- [TASK ITEM]:
Could you filter the data below down to the lines that hold the word "Светог"?

------------------------------------

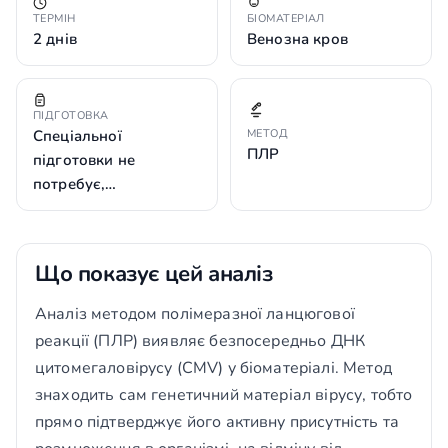
ТЕРМІН
БІОМАТЕРІАЛ
2 днів
Венозна кров
ПІДГОТОВКА
Спеціальної
МЕТОД
ПЛР
підготовки не
потребує,…
Що показує цей аналіз
Аналіз методом полімеразної ланцюгової
реакції (ПЛР) виявляє безпосередньо ДНК
цитомегаловірусу (CMV) у біоматеріалі. Метод
знаходить сам генетичний матеріал вірусу, тобто
прямо підтверджує його активну присутність та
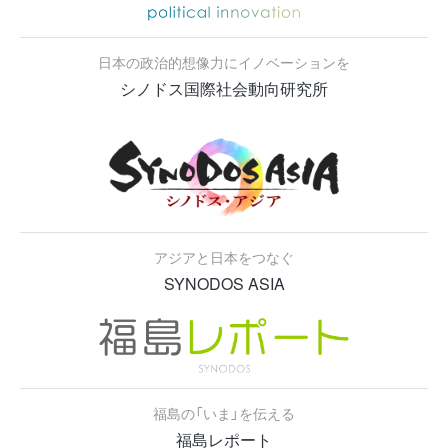
日本の政治的想像力にイノベーションを
シノドス国際社会動向研究所
アジアと日本をつなぐ
SYNODOS ASIA
福島の「いま」を伝える
福島レポート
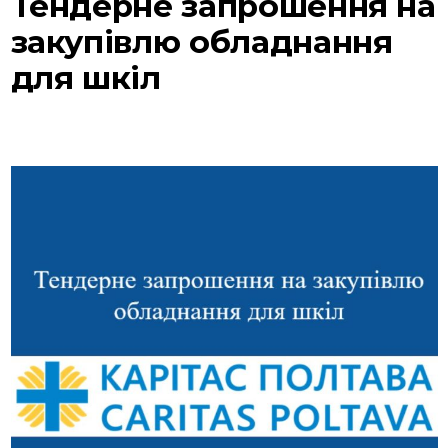
Тендерне запрошення на
закупівлю обладнання
для шкіл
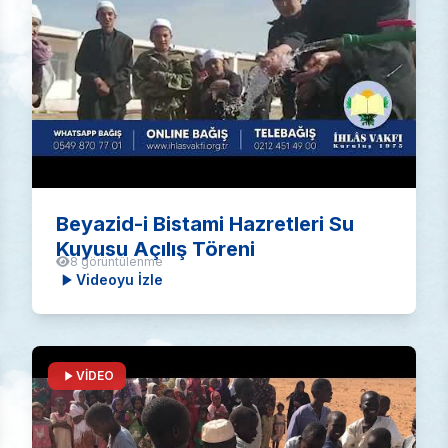
Beyazid-i Bistami Hazretleri Su
Kuyusu Açılış Töreni
8 görüntülenme
Videoyu İzle
VİDEO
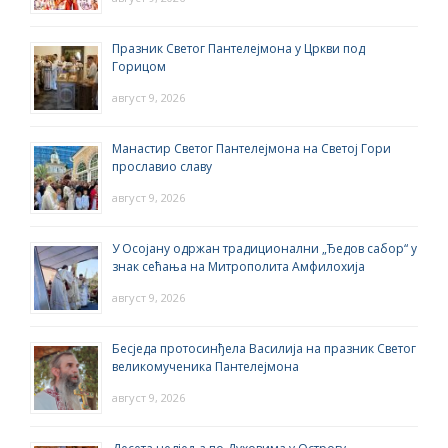
Празник Светог Пантелејмона у Цркви под
Горицом
август 9, 2026
Манастир Светог Пантелејмона на Светој Гори
прославио славу
август 9, 2026
У Осојану одржан традиционални „Ђедов сабор“ у
знак сећања на Митрополита Амфилохија
август 9, 2026
Бесједа протосинђела Василија на празник Светог
великомученика Пантелејмона
август 9, 2026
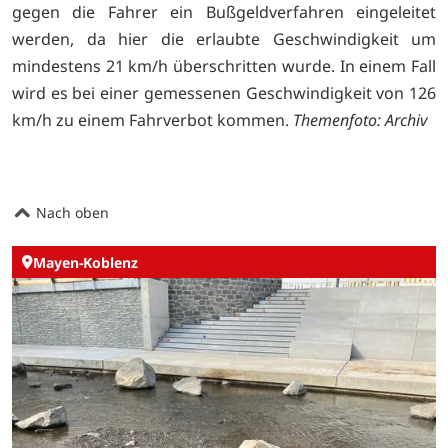
gegen die Fahrer ein Bußgeldverfahren eingeleitet
werden, da hier die erlaubte Geschwindigkeit um
mindestens 21 km/h überschritten wurde. In einem Fall
wird es bei einer gemessenen Geschwindigkeit von 126
km/h zu einem Fahrverbot kommen.
Themenfoto: Archiv
Nach oben
Mayen-Koblenz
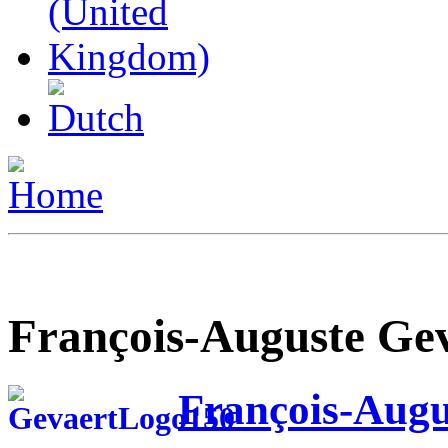
François-Auguste Ge
François-Augu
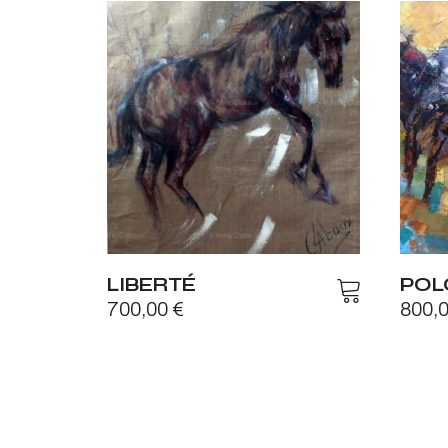
LIBERTÉ
POL
700,00
€
800,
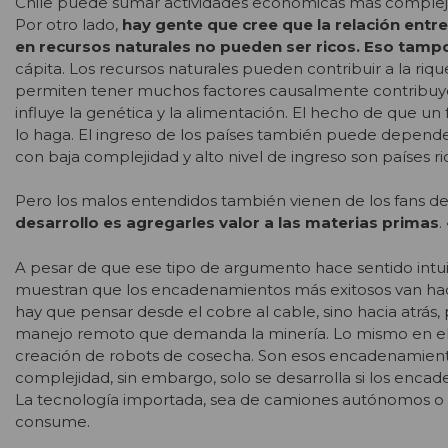
Chile puede sumar actividades económicas más complejas 
Por otro lado,
hay gente que cree que la relación entr
en recursos naturales no pueden ser ricos. Eso tampo
cápita. Los recursos naturales pueden contribuir a la ri
permiten tener muchos factores causalmente contribuy
influye la genética y la alimentación. El hecho de que un f
lo haga. El ingreso de los países también puede depender
con baja complejidad y alto nivel de ingreso son países r
Pero los malos entendidos también vienen de los fans de
desarrollo es agregarles valor a las materias primas
.
A pesar de que ese tipo de argumento hace sentido intuit
muestran que los encadenamientos más exitosos van hacia 
hay que pensar desde el cobre al cable, sino hacia atrás, 
manejo remoto que demanda la minería. Lo mismo en el se
creación de robots de cosecha. Son esos encadenamiento
complejidad, sin embargo, solo se desarrolla si los enca
La tecnología importada, sea de camiones autónomos o m
consume.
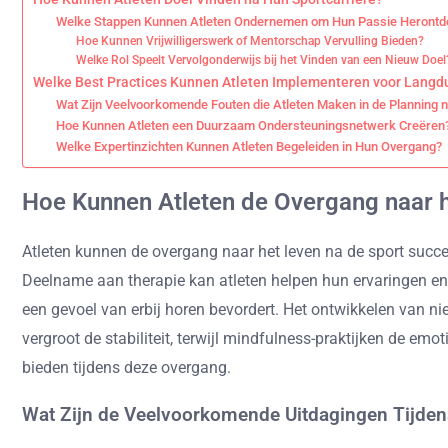
Welke Stappen Kunnen Atleten Ondernemen om Hun Passie Heront
Hoe Kunnen Vrijwilligerswerk of Mentorschap Vervulling Bieden?
Welke Rol Speelt Vervolgonderwijs bij het Vinden van een Nieuw Doel
Welke Best Practices Kunnen Atleten Implementeren voor Langdu
Wat Zijn Veelvoorkomende Fouten die Atleten Maken in de Planning n
Hoe Kunnen Atleten een Duurzaam Ondersteuningsnetwerk Creëren
Welke Expertinzichten Kunnen Atleten Begeleiden in Hun Overgang?
Hoe Kunnen Atleten de Overgang naar h
Atleten kunnen de overgang naar het leven na de sport succe
Deelname aan therapie kan atleten helpen hun ervaringen en
een gevoel van erbij horen bevordert. Het ontwikkelen van n
vergroot de stabiliteit, terwijl mindfulness-praktijken de e
bieden tijdens deze overgang.
Wat Zijn de Veelvoorkomende Uitdagingen Tijden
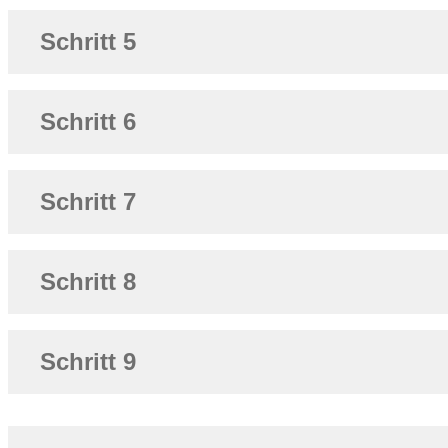
Schritt 5
Schritt 6
Schritt 7
Schritt 8
Schritt 9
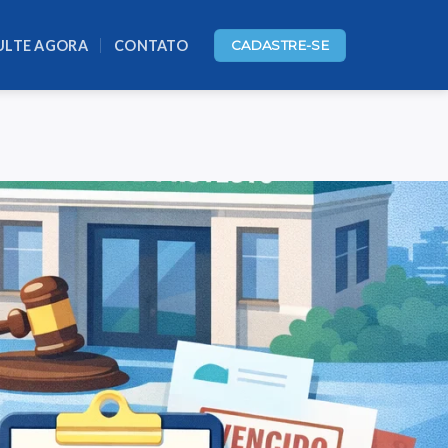
ULTE AGORA
CONTATO
CADASTRE-SE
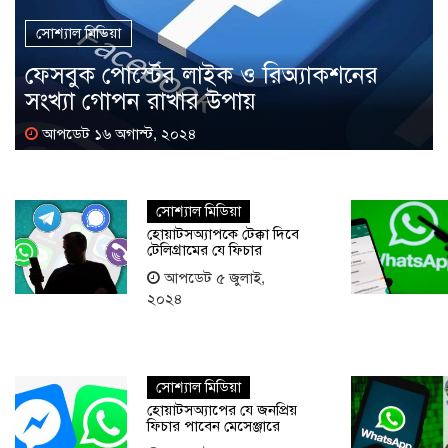
সোশ্যাল মিডিয়া
ফেসবুক পোস্টের লাইক ও রিঅ্যাকশনের
সংখ্যা গোপন রাখার উপায়
আপডেট ১৬ অগাস্ট, ২০২৪
সোশ্যাল মিডিয়া
হোয়াটসঅ্যাপকে টেক্কা দিবে
টেলিগ্রামের যে ফিচার
আপডেট ৫ জুলাই,
২০২৪
সোশ্যাল মিডিয়া
হোয়াটসঅ্যাপের যে জনপ্রিয়
ফিচার পাবেন মেসেঞ্জারে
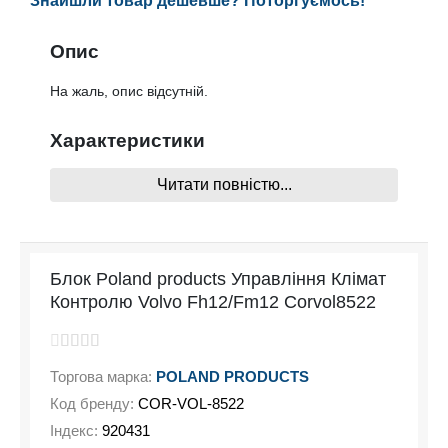
Знайшли товар дешевше? Поторгуємось!
Опис
На жаль, опис відсутній.
Характеристики
Читати повністю...
На жаль, характеристики відсутні
Блок Poland products Управління Клімат
Контролю Volvo Fh12/Fm12 Corvol8522
Торгова марка:
POLAND PRODUCTS
Код бренду:
COR-VOL-8522
Індекс:
920431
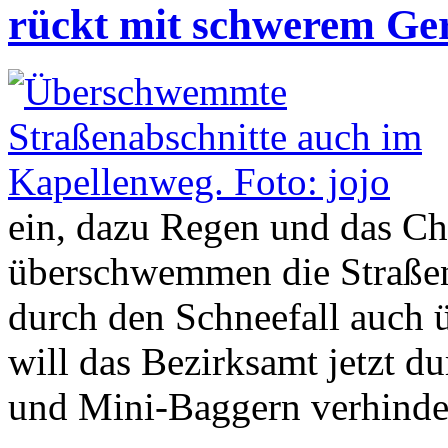
rückt mit schwerem Ge
ein, dazu Regen und das Cha
überschwemmen die Straßen
durch den Schneefall auch 
will das Bezirksamt jetzt d
und Mini-Baggern verhinde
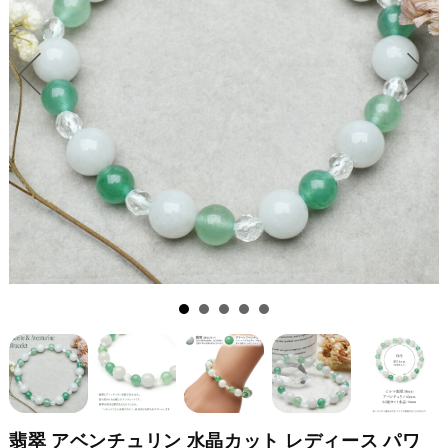
翡翠 アベンチュリン 水晶カット レディース パワ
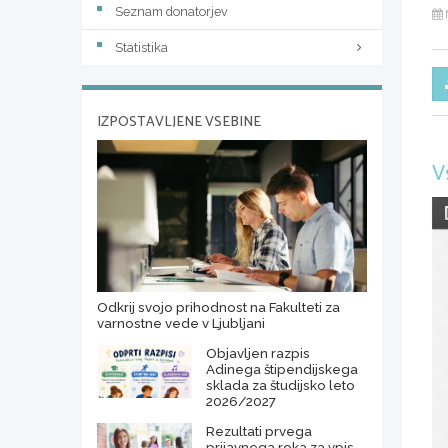
Seznam donatorjev
Statistika
IZPOSTAVLJENE VSEBINE
V
Odkrij svojo prihodnost na Fakulteti za
varnostne vede v Ljubljani
Objavljen razpis
Adinega štipendijskega
sklada za študijsko leto
2026/2027
Rezultati prvega
prijavnega roka za vpis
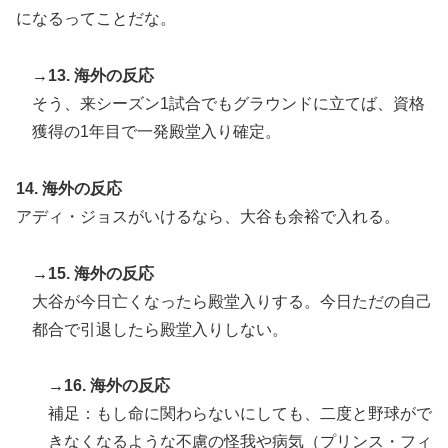
になるってことだな。
→13. 海外の反応
そう、来シーズン1試合でもグラウンドに立てば、資格
獲得の1年目で一発殿堂入り確定。
14. 海外の反応
アディ・ジョスがいけるなら、大谷も余裕で入れる。
→15. 海外の反応
大谷が今日亡くなったら殿堂入りする。今日ただの自己
都合で引退したら殿堂入りしない。
→16. 海外の反応
補足：もし命に関わらないにしても、二度と野球がで
きなくなるような不慮の怪我や病気（プリンス・フィ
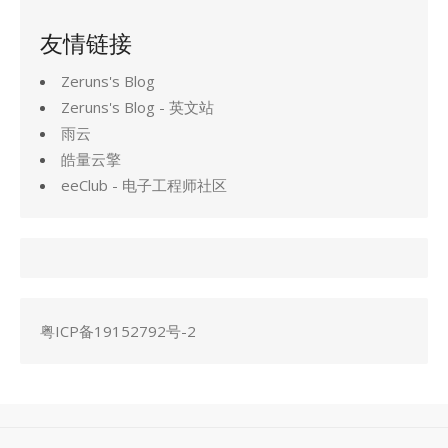
友情链接
Zeruns's Blog
Zeruns's Blog - 英文站
雨云
皓量云擎
eeClub - 电子工程师社区
粤ICP备19152792号-2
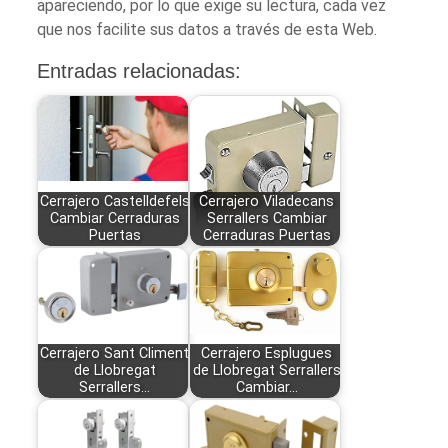
apareciendo, por lo que exige su lectura, cada vez
que nos facilite sus datos a través de esta Web.
Entradas relacionadas:
Cerrajero Castelldefels
Cerrajero Viladecans
Cambiar Cerraduras
Serrallers Cambiar
Puertas
Cerraduras Puertas
Cerrajero Sant Climent
Cerrajero Esplugues
de Llobregat
de Llobregat Serrallers
Serrallers…
Cambiar…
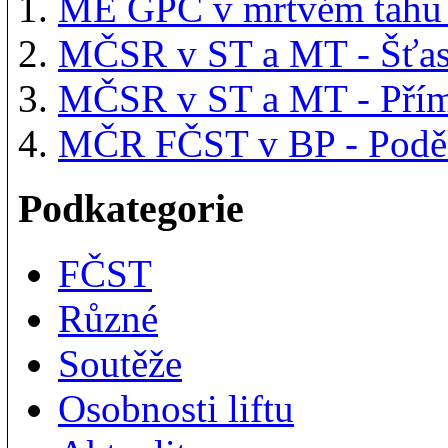
ME GPC v mrtvém tahu
MČSR v ST a MT - Šťas
MČSR v ST a MT - Přím
MČR FČST v BP - Podě
Podkategorie
FČST
Různé
Soutěže
Osobnosti liftu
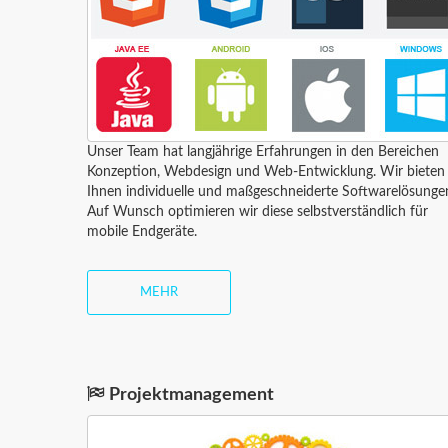
Unser Team hat langjährige Erfahrungen in den Bereichen
Konzeption, Webdesign und Web-Entwicklung. Wir bieten
Ihnen individuelle und maßgeschneiderte Softwarelösunge
Auf Wunsch optimieren wir diese selbstverständlich für
mobile Endgeräte.
MEHR
Projektmanagement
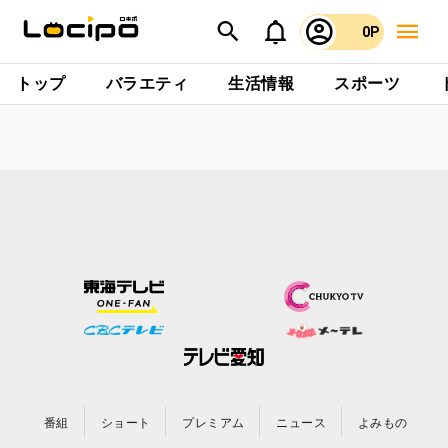
0P
トップ
バラエティ
生活情報
スポーツ
番組
ショート
プレミアム
ニュース
よみもの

------------------------------------

- [SOLUTION TO THIS PROBLEM]:
Празник Светог Пантелејмона у Цркви под
Манастир Светог Пантелејмона на Светој Гори
Бесједа протосинђела Василија на празник Светог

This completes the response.